Sebi to Unveil Major Reforms for Market Participants

The Securities and Exchange Board of India (Sebi) is set to introduce a series of regulatory reforms and relaxations at its upcoming board meeting. These changes aim to streamline compliance, enhance investment opportunities, and improve market efficiency.

SebiRegulatory ReformsMarket ParticipantsFpisSme ListingsReal EstateJun 16, 2025

Sebi to Unveil Major Reforms for Market Participants
Real Estate:The market regulator, the Securities and Exchange Board of India (Sebi), is poised to introduce a range of reforms and relaxations for market participants at its board meeting this Wednesday. This is the second board meeting under the chairmanship of Tuhin Kanta Pandey, who took over on February 28. Pandey is steering the regulatory body, which faced several challenges under the previous chair, Madhabi Puri Buch.

Among the key regulatory changes, Sebi is expected to align its Know Your Customer (KYC) norms with those of the Reserve Bank of India (RBI). This move aims to simplify the KYC process for investors, making it easier for foreign funds and retail investors, including residents and Non-Resident Indians (NRIs), to invest in government securities. Additionally, the board is likely to facilitate co-investments in alternative investment funds (AIFs) through a separate co-investment vehicle.

The regulator is also expected to introduce a new category for foreign portfolio investors (FPIs) called Government of India Bonds (IGB-FPIs). This category will allow FPIs to invest in government securities through the voluntary retention route and fully accessible route, with eased KYC norms aligned with the RBI’s standards. Another significant move is the removal of investment caps for overseas citizens of India, NRIs, and local residents, making it easier for them to invest in government securities.

Sebi is also expected to discuss the demerger or ownership cap for clearing corporations by stock exchanges. This proposal aims to make clearing corporations independent, reducing the need for exchanges to infuse capital. However, exchanges have a different view and prefer the existing structure to continue.

The board meeting is also likely to address tighter regulations for Small and Medium Enterprises (SME) listings. Sebi may extend the promoter’s lock-in period, raise operational profit thresholds, and enhance disclosure norms. These changes are designed to raise the bar for SME listings, ensuring that only credible and sustainable businesses access public markets. This move comes in response to the numerous issues that have plagued SME listings in recent years.

Another significant proposal on the agenda is the reclassification of real estate investment trusts (Reits) and infrastructure investment trusts (Invits) as equity. This reclassification, coupled with a higher investment limit for mutual funds in Reits and Invits, is expected to boost the real estate and infrastructure sectors by attracting more investment.

Sebi is also considering a separate delisting mechanism for public sector units (PSUs). This mechanism would include a fixed premium over the floor price and relaxation of the two-thirds public shareholder approval requirement. This change could expedite the delisting process for government companies, which often have low public shareholding and face financial burdens when delisting.

Amendments to employee stock options (Esops) are also on the table. These changes aim to help the founders of startups retain Esops even after an Initial Public Offering (IPO), thereby ensuring continuity and stability in these companies.

The proposal for a separate delisting mechanism for voluntary delisting of government companies is another key point of discussion. Many state-run companies have low public shareholding, outdated business models, or weak future outlooks, making it financially burdensome for the government to delist them.

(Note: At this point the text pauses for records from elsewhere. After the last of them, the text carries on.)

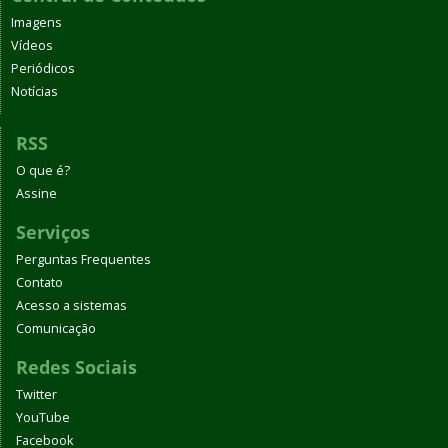
Imagens
Vídeos
Periódicos
Notícias
RSS
O que é?
Assine
Serviços
Perguntas Frequentes
Contato
Acesso a sistemas
Comunicação
Redes Sociais
Twitter
YouTube
Facebook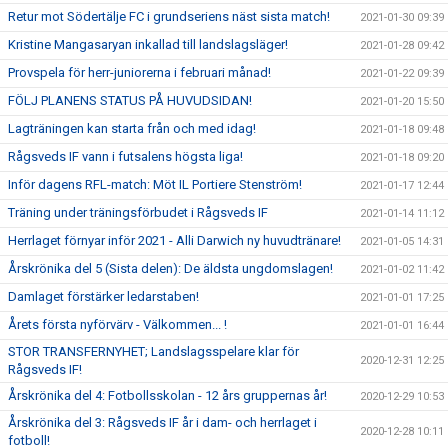
Retur mot Södertälje FC i grundseriens näst sista match!
2021-01-30 09:39
Kristine Mangasaryan inkallad till landslagsläger!
2021-01-28 09:42
Provspela för herr-juniorerna i februari månad!
2021-01-22 09:39
FÖLJ PLANENS STATUS PÅ HUVUDSIDAN!
2021-01-20 15:50
Lagträningen kan starta från och med idag!
2021-01-18 09:48
Rågsveds IF vann i futsalens högsta liga!
2021-01-18 09:20
Inför dagens RFL-match: Möt IL Portiere Stenström!
2021-01-17 12:44
Träning under träningsförbudet i Rågsveds IF
2021-01-14 11:12
Herrlaget förnyar inför 2021 - Alli Darwich ny huvudtränare!
2021-01-05 14:31
Årskrönika del 5 (Sista delen): De äldsta ungdomslagen!
2021-01-02 11:42
Damlaget förstärker ledarstaben!
2021-01-01 17:25
Årets första nyförvärv - Välkommen... !
2021-01-01 16:44
STOR TRANSFERNYHET; Landslagsspelare klar för
2020-12-31 12:25
Rågsveds IF!
Årskrönika del 4: Fotbollsskolan - 12 års gruppernas år!
2020-12-29 10:53
Årskrönika del 3: Rågsveds IF år i dam- och herrlaget i
2020-12-28 10:11
fotboll!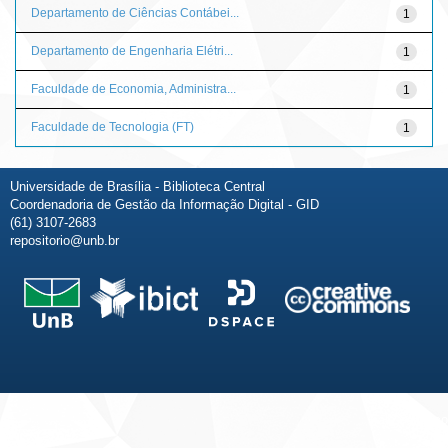
Departamento de Ciências Contábei...
1
Departamento de Engenharia Elétri...
1
Faculdade de Economia, Administra...
1
Faculdade de Tecnologia (FT)
1
Universidade de Brasília - Biblioteca Central
Coordenadoria de Gestão da Informação Digital - GID
(61) 3107-2683
repositorio@unb.br
Fale conosco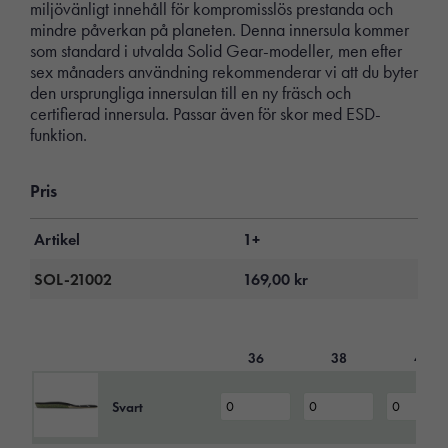
miljövänligt innehåll för kompromisslös prestanda och
mindre påverkan på planeten. Denna innersula kommer
som standard i utvalda Solid Gear-modeller, men efter
sex månaders användning rekommenderar vi att du byter
den ursprungliga innersulan till en ny fräsch och
certifierad innersula. Passar även för skor med ESD-
funktion.
Pris
Artikel
1+
SOL-21002
169,00
kr
36
38
40
Svart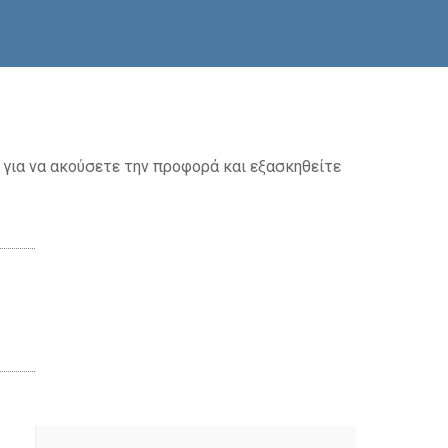
 για να ακούσετε την προφορά και εξασκηθείτε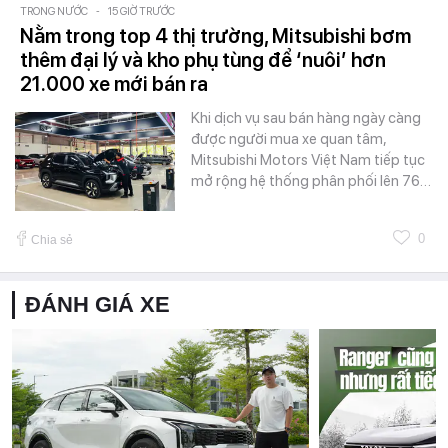
TRONG NƯỚC
-
15 GIỜ TRƯỚC
Nằm trong top 4 thị trường, Mitsubishi bơm
thêm đại lý và kho phụ tùng để ‘nuôi’ hơn
21.000 xe mới bán ra
Khi dịch vụ sau bán hàng ngày càng
được người mua xe quan tâm,
Mitsubishi Motors Việt Nam tiếp tục
mở rộng hệ thống phân phối lên 76…
0
Chia sẻ
ĐÁNH GIÁ XE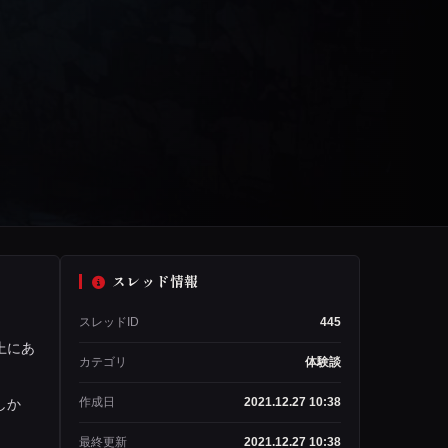
スレッド情報
スレッドID
445
上にあ
カテゴリ
体験談
作成日
2021.12.27 10:38
しか
最終更新
2021.12.27 10:38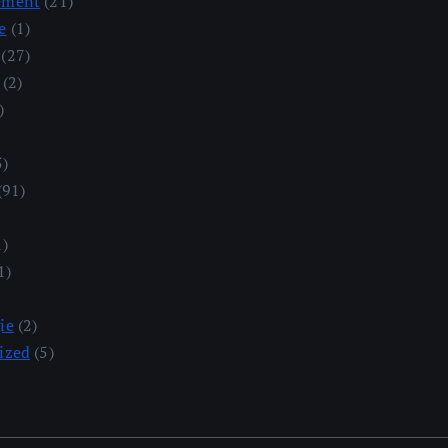
ement
(21)
e
(1)
(27)
(2)
)
5)
(91)
1)
1)
ie
(2)
ized
(5)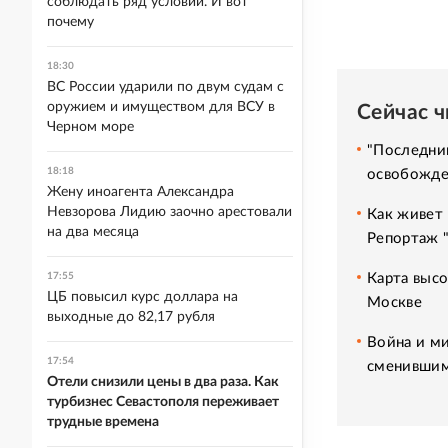
соблюдать ряд условий. И вот
почему
18:30
ВС России ударили по двум судам с
оружием и имуществом для ВСУ в
Сейчас 
Черном море
"Последний
18:18
освобожде
Жену иноагента Александра
Невзорова Лидию заочно арестовали
Как живет 
на два месяца
Репортаж 
Карта высо
17:55
ЦБ повысил курс доллара на
Москве
выходные до 82,17 рубля
Война и ми
17:54
сменившим
Отели снизили цены в два раза. Как
турбизнес Севастополя переживает
трудные времена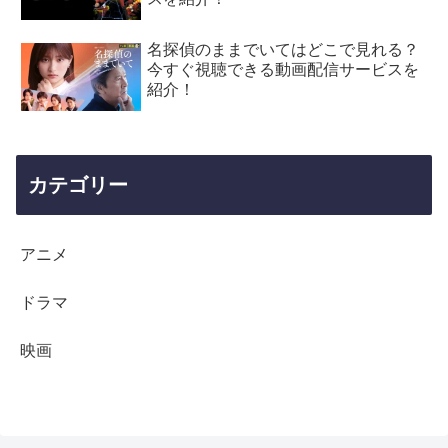
名探偵のままでいてはどこで見れる？
今すぐ視聴できる動画配信サービスを
紹介！
カテゴリー
アニメ
ドラマ
映画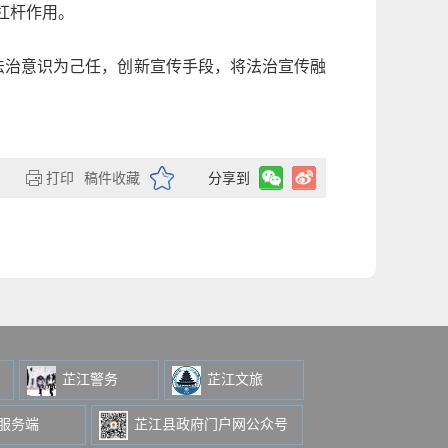
杠杆作用。
法治意识为己任，创新宣传手段，将法治宣传融
打印
稿件收藏
分享到
芷江警务
芷江文旅
级服务端
芷江县政府门户网公众号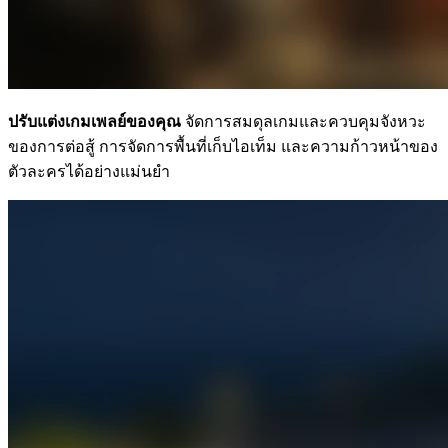
ปรับแต่งเกมเพลย์ของคุณ
จัดการสมดุลเกมและควบคุมจังหวะ
ของการต่อสู้ การจัดการพื้นที่เก็บไอเท็ม และความก้าวหน้าของ
ตัวละครได้อย่างแม่นยำ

Sebi’s proposal for a separate carve-out for voluntary delisting aims to address these issues and facilitate the delisting process for such companies.

Overall, these reforms and relaxations are expected to enhance market efficiency, simplify compliance, and foster a more robust and transparent investment environment in India.

Frequently Asked Questions

What are some key regulatory changes expected from Sebi's upcoming board meeting?

Sebi is expected to introduce reforms such as aligning KYC norms with the RBI, easing investment in government securities, and tightening SME listing norms. Other changes include reclassifying Reits and Invits as equity and introducing a new category for FPIs called IGB-FPIs.

How will the new KYC norms benefit investors?

The new KYC norms, aligned with the RBI’s standards, will simplify the process for investors, making it easier for foreign funds, retail investors, residents, and NRIs to invest in government securities.

What is the proposed change for SME listings?

Sebi is expected to extend the promoter’s lock-in period, raise operational profit thresholds, and enhance disclosure norms for SME listings. These changes aim to ensure only credible and sustainable businesses access public markets.

What is the significance of reclassifying Reits and Invits as equity?

Reclassifying Reits and Invits as equity, along with a higher investment limit for mutual funds, is expected to boost the real estate and infrastructure sectors by attracting more investment.

What is the proposed delisting mechanism for public sector units?

Sebi is considering a separate delisting mechanism for PSUs with a fixed premium over the floor price and relaxation of the two-thirds public shareholder approval requirement. This could expedite the delisting process for government companies.